Family Treatment Court is a collaborative effort between the court system and the Department of Social Services (DSS). It is for parents who have a case pending with DSS regarding abuse, neglect, or dependency. Participants are referred to the program by DSS Social Workers and through Child Planning Conferences. They are monitored by a multidisciplinary team consisting of a judge, defense attorney, DSS attorney, treatment provider, guardian ad litem, DSS social worker, and court coordinator. Successful participants enhance their parenting skills and improve the chances of having their parental rights restored.

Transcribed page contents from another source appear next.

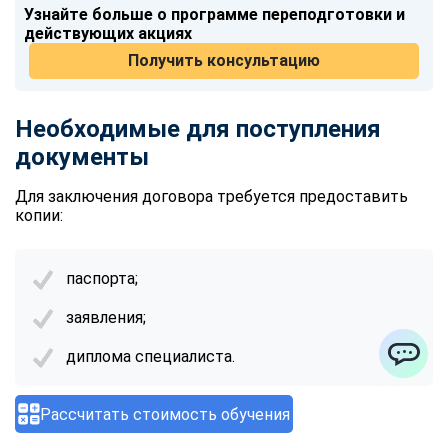
Узнайте больше о программе переподготовки и
действующих акциях
Получить консультацию
Необходимые для поступления
документы
Для заключения договора требуется предоставить
копии:
паспорта;
заявления;
диплома специалиста.
ChatApp
Рассчитать стоимость обучения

Recovery Court is a diversionary court for high-risk individuals who are facing significant terms of incarceration. Participants are referred to the program by judges, defense attorneys, and probation officers. The monitoring team consists of a judge, defense attorney, prosecutor, treatment provider, probation officer, and court coordinator. Successful participants avoid incarceration and reduce the likelihood of recidivism.
HOW DO THEY WORK?
These alternative court programs require participants to engage in formalized substance abuse treatment and a variety of recovery-based activities. The core components of both programs are random drug testing, regular treatment sessions, and frequent court appearances. Along the way, participants receive motivational incentives and timely sanctions to help modify behavior. Each program consists of five phases, and approximately one year of compliance is required for graduation.
HOW DO THEY HELP?
In addition to enjoying the benefits of a sober lifestyle and making progress toward long-term recovery, Family Treatment Court and Recovery Court participants can receive assistance with housing, employment, transportation, child care, mental health treatment, and a variety of other services. The societal benefits include safer communities and the cost savings associated with alleviating over-burdened criminal justice, social service, and health care systems.